Светлый фон

Однако уже через несколько недель Афиногенов начал так же настойчиво отвергать идеал уединенного существования. Дневниковые записи за июль — август 1937 года исполнены гордости за переход на новый уровень сознания. Первая из этих записей, сделанная всего лишь через три дня после того, как он мечтал «уйти в отшельники», начинается так: «Глава может называться „Возвращение к жизни“… Это день, в который я почувствовал вдруг, что снова жизнь играет кругом меня… снова строки газет зажили прежним к ним отношением». Афиногенов продолжал: «Это сознание близости к жизни наполняет радостью, прислушиваешься снова к словам последних новостей, читаешь про уборку богатейшего урожая, прилет Чкалова, его встречу в Кремле — и все это радует и волнует. Я снова вышел из летаргического сна, нокаут кончился, человек начинает жить».

Сейчас Афиногенов описывал свои прежние мысли о самостоятельной жизни как моменты «летаргического сна», как состояние «нокаута», предполагавшее, что, занося эти мысли в дневник, он ничего не осознавал. Напротив, «возвращение к жизни» подразу-мевало новое включение в советскую систему и новое участие в героической жизни коллектива и в разворачивающейся вокруг истории.

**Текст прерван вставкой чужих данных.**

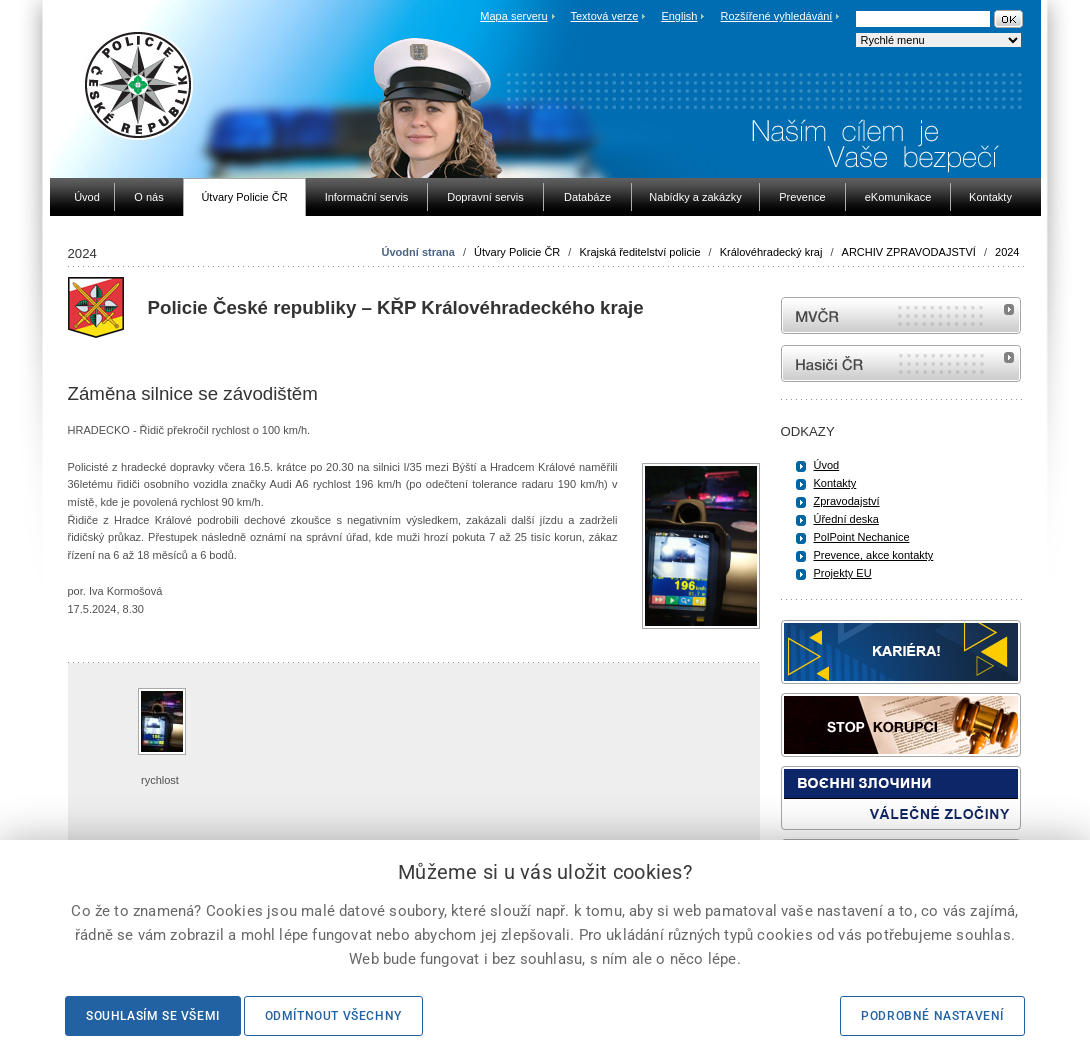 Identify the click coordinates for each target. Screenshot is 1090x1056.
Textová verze (604, 16)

Пока его личное существование было оторвано от коллективного тела советского народа, оно оставалось мелким и незначительным. Лишь воссоединившись с советской системой, можно реализоваться как личность[466].

Аналогичный поворотный пункт он описывал и несколько дней спустя, назвав его «пробуждением». Как выяснилось, предыдущие ночи он провел в ожидании ареста. Но теперь узнал, что его страхи были безосновательны: «Там, на Лубянке, сидят разумные люди. Несмотря на безумную занятость работой, они смотрят в корень всего… и ничто не заставит их арестовать невиновного человека». На следующий день Афиногенов вновь прославлял случившийся с ним «коренной и необычный перелом», а именно вновь обретенную уверенность в том, что он не будет арестован. Ему было стыдно, что он доверил дневнику свои прошлые страхи. Чтобы подчеркнуть, насколько по-иному он теперь себя ощущает, Афиногенов даже подверг сомнению авторство этих отчаянных мыслей: «Откуда родились все эти мысли? Кто писал их?»[467]

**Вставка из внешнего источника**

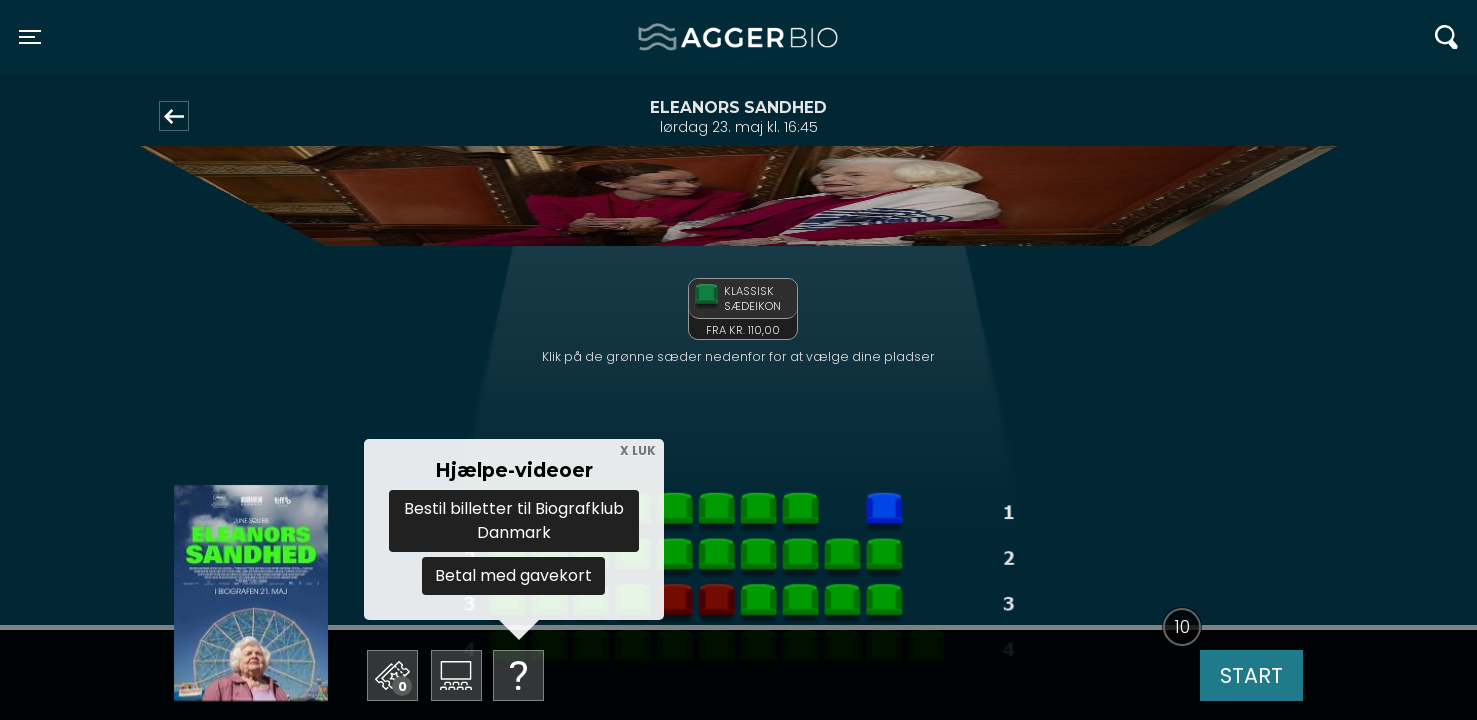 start (1251, 675)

Афиногенов, похоже, предполагал, что в нем живут два разных человека, которые противоположным образом оценивают политическую обстановку и поэтому принимают противоположные меры к самореализации. Один из этих людей жил в постоянном страхе ареста и мечтал об уединенном существовании, которое защитит его от развращающей общественной среды. Другой отрицал вероятность ареста и даже «нечистоту» общественного устройства, призывая к интеграции в советскую систему. Было бы соблазнительно рассматривать эти расходящиеся представления об автономии личности и необходимости включения в общество как выражение конфликта между частным и общественным Я Афиногенова и утверждать, что в приватном пространстве писатель жаждал личной независимости и свободы, а на публике демонстрировал образ, соответствующий официальным советским нормам. То, что обе эти противоположные идентичности обыгрывались в личном дневнике Афиногенова, можно было бы интерпретировать как свидетельство того, насколько сильно собственный официальный образ воздействовал на его самоопределение и как трудно ему было сохранить личное чувство собственного Я, отличающееся от социальной идентичности, предписанной режимом[468]. Однако такое истолкование, подчеркивающее расхождение между официальным и частным самоопределениями и исходящее из убеждения о первичности частной сферы, игнорирует связь между расходящимися оценками Афиногеновым собственного Я. Если мы перестанем рассматривать отдельные дневниковые записи изолированно и взглянем на них как на элементы более общей повествовательной структуры, то дневник предстанет перед нами как форма духовной литературы, воспроизводящая опыт обращения. Афиногенов описывал это обращение по-разному: как возвращение к жизни, как возрождение, как переход на более высокий уровень сознательности и чистоты. Дневник служил инструментом, способствовавшим личному спасению его автора.